● **Task to complete**: Repeat the entries exactly, keeping every line as it is.

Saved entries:
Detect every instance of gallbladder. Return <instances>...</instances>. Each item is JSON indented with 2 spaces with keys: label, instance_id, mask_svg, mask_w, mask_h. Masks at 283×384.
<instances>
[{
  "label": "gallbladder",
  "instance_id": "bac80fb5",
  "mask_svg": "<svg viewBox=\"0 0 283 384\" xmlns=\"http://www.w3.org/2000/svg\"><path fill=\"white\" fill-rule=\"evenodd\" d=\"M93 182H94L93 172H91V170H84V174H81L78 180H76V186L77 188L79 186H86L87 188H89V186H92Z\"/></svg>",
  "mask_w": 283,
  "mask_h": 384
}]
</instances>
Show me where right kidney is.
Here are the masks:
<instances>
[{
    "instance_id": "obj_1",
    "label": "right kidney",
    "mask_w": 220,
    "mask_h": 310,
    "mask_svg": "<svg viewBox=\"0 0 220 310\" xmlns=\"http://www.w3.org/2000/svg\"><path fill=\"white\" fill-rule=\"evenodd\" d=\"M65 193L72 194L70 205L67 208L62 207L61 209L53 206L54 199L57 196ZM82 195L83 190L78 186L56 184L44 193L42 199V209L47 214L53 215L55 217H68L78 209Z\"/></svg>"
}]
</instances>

● **Written answer**:
Detect every instance of gallbladder. Return <instances>...</instances>. Each item is JSON indented with 2 spaces with keys: label, instance_id, mask_svg, mask_w, mask_h. Masks at 283×384.
<instances>
[{
  "label": "gallbladder",
  "instance_id": "bac80fb5",
  "mask_svg": "<svg viewBox=\"0 0 283 384\" xmlns=\"http://www.w3.org/2000/svg\"><path fill=\"white\" fill-rule=\"evenodd\" d=\"M93 182H94L93 172H91V170H84V174H81L78 180H76V186L77 188L79 186H86L87 188H89V186H92Z\"/></svg>",
  "mask_w": 283,
  "mask_h": 384
}]
</instances>
Show me where right kidney is.
Here are the masks:
<instances>
[{
    "instance_id": "obj_1",
    "label": "right kidney",
    "mask_w": 220,
    "mask_h": 310,
    "mask_svg": "<svg viewBox=\"0 0 220 310\" xmlns=\"http://www.w3.org/2000/svg\"><path fill=\"white\" fill-rule=\"evenodd\" d=\"M65 193L72 194L70 205L67 208L62 207L61 209L53 206L54 199L57 196ZM82 195L83 190L78 186L56 184L44 193L42 199V209L47 214L53 215L55 217H68L78 209Z\"/></svg>"
}]
</instances>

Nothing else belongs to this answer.